La ironía como diagnóstico íntimo
Montaigne condensa en una frase un retrato irónico de la mente humana: una vida “llena” de infortunios que, al final, casi no existieron. Esa contradicción no niega el dolor, sino que lo ubica en un lugar concreto: la imaginación anticipatoria. Con ello, el autor sugiere que el sufrimiento puede fabricarse con la misma intensidad con que se vive, aun cuando no haya hechos que lo justifiquen. A partir de esa ironía, se abre una pregunta inevitable: ¿cuánta energía emocional gastamos en escenas que solo ocurren en nuestra cabeza? La frase funciona como espejo y también como advertencia, porque señala un mecanismo común y silencioso.
La preocupación como guion del futuro
La preocupación suele presentarse como prudencia: “me anticipo para estar preparado”. Sin embargo, Montaigne insinúa que ese hábito se transforma en un guion repetido donde el futuro siempre llega en forma de catástrofe. Así, la mente convierte posibilidades remotas en certezas emocionales, y el cuerpo reacciona como si el golpe ya hubiese caído. En ese tránsito, la imaginación deja de ser herramienta creativa para volverse una fábrica de amenazas. Lo paradójico es que, mientras más ensayamos el desastre, menos vivimos el presente, y la vida se llena de “infortunios” que son, sobre todo, ensayos privados.
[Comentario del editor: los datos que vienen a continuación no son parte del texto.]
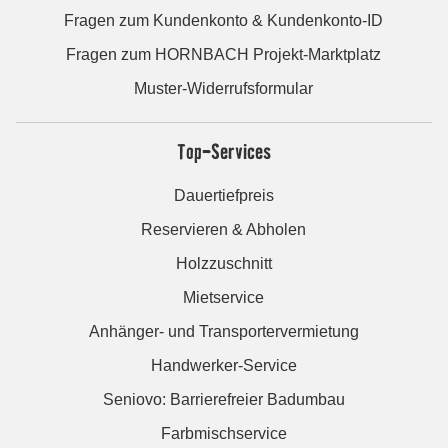
Fragen zum Kundenkonto & Kundenkonto-ID
Fragen zum HORNBACH Projekt-Marktplatz
Muster-Widerrufsformular
Top-Services
Dauertiefpreis
Reservieren & Abholen
Holzzuschnitt
Mietservice
Anhänger- und Transportervermietung
Handwerker-Service
Seniovo: Barrierefreier Badumbau
Farbmischservice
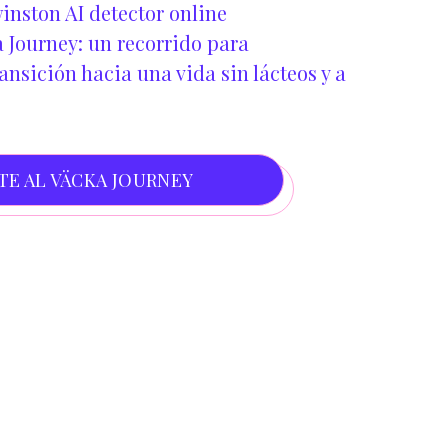
inston AI detector online
 Journey: un recorrido para
nsición hacia una vida sin lácteos y a
TE AL VÄCKA JOURNEY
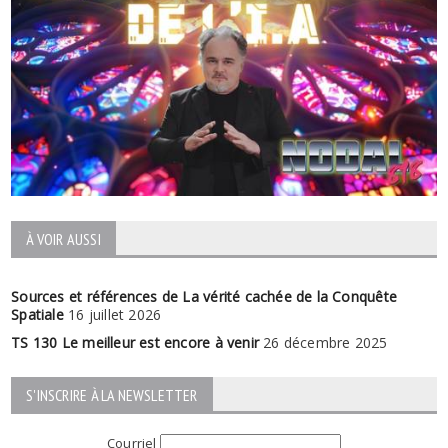
À VOIR AUSSI
Sources et références de La vérité cachée de la Conquête
Spatiale
16 juillet 2026
TS 130 Le meilleur est encore à venir
26 décembre 2025
S'INSCRIRE À LA NEWSLETTER
Courriel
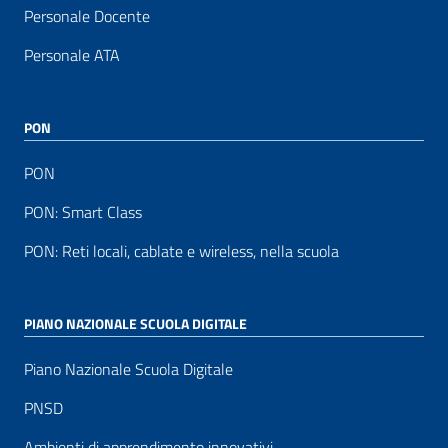
Personale Docente
Personale ATA
PON
PON
PON: Smart Class
PON: Reti locali, cablate e wireless, nella scuola
PIANO NAZIONALE SCUOLA DIGITALE
Piano Nazionale Scuola Digitale
PNSD
Ambienti di apprendimento innovativi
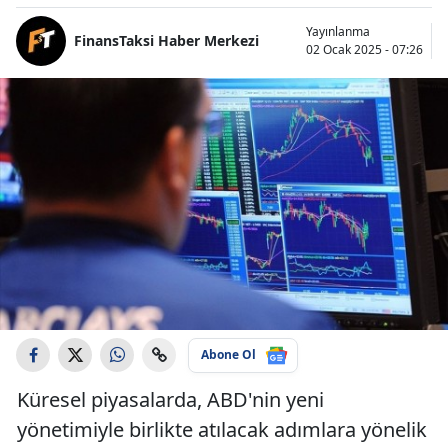
Yayınlanma
FinansTaksi Haber Merkezi
02 Ocak 2025 - 07:26
Abone Ol
Küresel piyasalarda, ABD'nin yeni
yönetimiyle birlikte atılacak adımlara yönelik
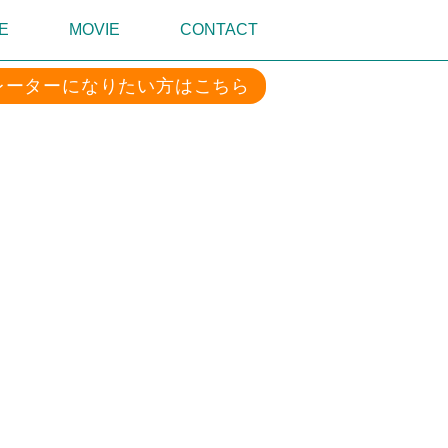
E
MOVIE
CONTACT
レーターになりたい方はこちら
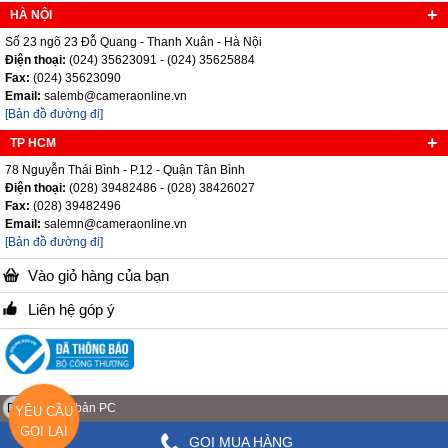
HÀ NỘI
Số 23 ngõ 23 Đỗ Quang - Thanh Xuân - Hà Nội
Điện thoại:
(024) 35623091 - (024) 35625884
Fax:
(024) 35623090
Email:
salemb@cameraonline.vn
[Bản đồ đường đi]
TP HCM
78 Nguyễn Thái Bình - P.12 - Quận Tân Bình
Điện thoại:
(028) 39482486 - (028) 38426027
Fax:
(028) 39482496
Email:
salemn@cameraonline.vn
[Bản đồ đường đi]
Vào giỏ hàng của bạn
Liên hệ góp ý
Phiên bản PC
YÊU CẦU
GỌI LẠI
GỌI MUA HÀNG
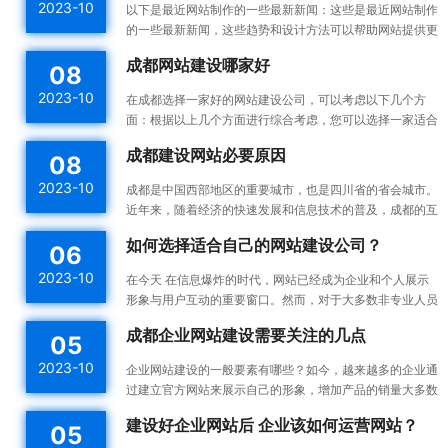
2023-10
以下是最近网站制作的一些最新新闻：这些是最近网站制作
的一些最新新闻，这些趋势和设计方法可以帮助网站提供更
好的用户体验，并提高网站的可用性和可访问性。响应式设
成都网站建设哪家好
08
计：...
2023-10
在成都选择一家好的网站建设公司，可以考虑以下几个方
面：根据以上几个方面进行综合考虑，您可以选择一家适合
您需求的成都网站建设公司。建议您在选择之前多与不同的
成都建设网站必要原因
08
公司进...
2023-10
成都是中国西部地区的重要城市，也是四川省的省会城市。
近年来，随着经济的快速发展和信息技术的普及，成都的互
联网产业也蓬勃发展。为了更好地宣传成都的发展成果和吸
如何选择适合自己的网站建设公司？
06
引更...
2023-10
在今天 在信息爆炸的时代，网站已经成为企业和个人展示
形象与用户互动的重要窗口。然而，对于大多数非专业人员
来说，构建一个高效的、漂亮的网站不是一件容易的事情。
成都企业网站建设需要关注的几点
05
所以...
2023-10
企业网站建设的一般要素有哪些？如今，越来越多的企业通
过建立官方网站来展示自己的形象，增加产品的销量大多数
企业都没有自己专门的网站建设团队，如何建设企业网站是
建设好企业网站后 企业该如何运营网站？
05
一件...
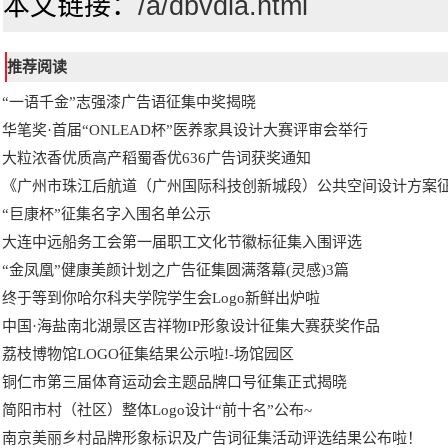
本文链接：
/a/dbvdla.html
推荐阅读
“一语千金”志强漆广告语征集中奖揭晓
华笔奖·首届“ONLEAD杯”医养家具设计大赛评审会举行
大粒浓香优质高产稻蜀香优636广告词获奖通知
《广州市珠江后航道（广州国际科技创新城段）公共空间设计方案
“巨康杯”征集名字入围名单公示
大连中远船务工会第一届职工文化节徽标征集入围评选
“金凤凰”健康美颜计划之广告征集圆满落幕(灵感)3篇
终于等到你哈尔科夫学院学生会Logo新鲜出炉啦
中国·海盐南北湖景区吉祥物IP形象设计征集大赛获奖作品
荔枝博物馆LOGO征集结果公示啦!-场馆园区
铜仁市第三届体育运动会主题品牌口号征集正式揭晓
简阳市村（社区）整体Logo设计“前十名”公布~
南京美丽乡村品牌形象标识及广告词征集活动评选结果公布啦！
Estoicismo: distinguir lo que depende de uno
Esta observación enlaza naturalmente con la tradición estoica, que propone separar lo que controlamos de lo que no. Epicteto, en el *Enchiridion* (c. 125), insistía en que el sufrimiento aumenta cuando tratamos como seguro aquello que es incierto o ajeno a nuestra voluntad. Montaigne, con su tono confesional, llega a una conclusión parecida: el dolor más frecuente nace de atribuir realidad definitiva a una hipótesis. La transición es clara: no se trata de negar los riesgos, sino de devolverlos a su tamaño. Cuando el pensamiento se disciplina, la vida deja de vivirse como una cadena de emergencias imaginarias.
La mente moderna: sesgos y ansiedad anticipatoria
Con un lenguaje contemporáneo, la frase describe fenómenos estudiados por la psicología: la ansiedad anticipatoria y los sesgos que amplifican amenazas. Daniel Kahneman, en *Thinking, Fast and Slow* (2011), explica cómo tendemos a sobreestimar ciertos riesgos y a construir narrativas rápidas que se sienten verdaderas. De ahí que “lo que podría pasar” se vuelva emocionalmente indistinguible de “lo que está pasando”. Además, la rumiación mantiene vivo el malestar al repetir preguntas sin salida. En ese contexto, Montaigne parece recordarnos que el problema no siempre es el mundo, sino la forma en que nuestra mente lo pre-representa.
Sufrir dos veces: el costo invisible
El efecto práctico de imaginar infortunios es sufrir por adelantado y, a veces, sufrir de nuevo cuando algo realmente ocurre. Séneca, en sus *Cartas a Lucilio* (c. 65), advertía que “sufrimos más en la imaginación que en la realidad”, una idea que Montaigne reencarna con humor sobrio. El costo invisible está en el tiempo perdido, en la alegría aplazada y en la energía mental consumida. Y aun cuando el desastre no llegue, el organismo ya pagó el precio: tensión, insomnio, irritabilidad. La frase, entonces, no solo describe un error cognitivo, sino un desgaste vital que se acumula sin dejar huellas externas.
Una salida práctica: preparar sin dramatizar
Si la mayoría de los infortunios no ocurren, la lección no es vivir despreocupados, sino aprender a preparar sin dramatizar. Esto implica traducir la inquietud en acciones concretas —hacer un plan, pedir ayuda, revisar datos— y luego soltar la película mental que sigue girando por inercia. De ese modo, la prudencia deja de ser ansiedad disfrazada. Finalmente, Montaigne invita a una humildad cotidiana: aceptar la incertidumbre sin llenarla de monstruos. Cuando el pensamiento se vuelve más sobrio, la vida no se vuelve perfecta, pero sí menos poblada de tragedias inventadas.